■ Exercise brief:
Please transcribe every record below exactly as written.

■ Listed entries:
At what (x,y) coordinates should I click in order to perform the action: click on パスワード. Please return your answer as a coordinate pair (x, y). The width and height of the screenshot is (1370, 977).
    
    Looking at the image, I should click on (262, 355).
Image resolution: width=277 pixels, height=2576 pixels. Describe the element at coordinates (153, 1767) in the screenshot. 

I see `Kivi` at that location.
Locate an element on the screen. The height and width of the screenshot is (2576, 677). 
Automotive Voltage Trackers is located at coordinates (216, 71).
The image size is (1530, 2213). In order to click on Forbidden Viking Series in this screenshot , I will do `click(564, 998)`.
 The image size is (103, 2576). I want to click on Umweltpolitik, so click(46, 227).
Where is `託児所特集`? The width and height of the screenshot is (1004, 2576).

■ Result:
At what (x,y) coordinates should I click in order to perform the action: click on パスワード. Please return your answer as a coordinate pair (x, y). The width and height of the screenshot is (1370, 977).
    
    Looking at the image, I should click on (262, 355).
Image resolution: width=277 pixels, height=2576 pixels. Describe the element at coordinates (153, 1767) in the screenshot. 

I see `Kivi` at that location.
Locate an element on the screen. The height and width of the screenshot is (2576, 677). 
Automotive Voltage Trackers is located at coordinates (216, 71).
The image size is (1530, 2213). In order to click on Forbidden Viking Series in this screenshot , I will do `click(564, 998)`.
 The image size is (103, 2576). I want to click on Umweltpolitik, so click(46, 227).
Where is `託児所特集`? The width and height of the screenshot is (1004, 2576).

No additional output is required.